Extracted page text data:
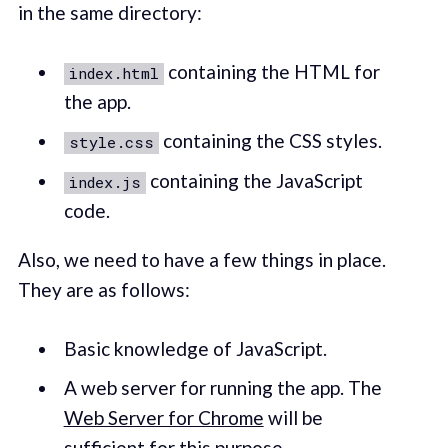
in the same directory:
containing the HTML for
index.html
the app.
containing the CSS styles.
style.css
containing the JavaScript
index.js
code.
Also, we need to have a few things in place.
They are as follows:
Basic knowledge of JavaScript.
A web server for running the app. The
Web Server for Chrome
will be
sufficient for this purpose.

--

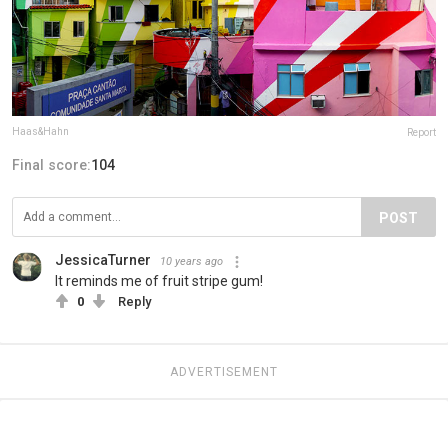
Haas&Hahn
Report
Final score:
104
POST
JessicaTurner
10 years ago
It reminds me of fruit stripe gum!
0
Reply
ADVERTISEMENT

| Instructions for the task |
In the records above, find each line with the word "containing" and copy it out.

| Your solution |
containing the HTML for
containing the CSS styles.
containing the JavaScript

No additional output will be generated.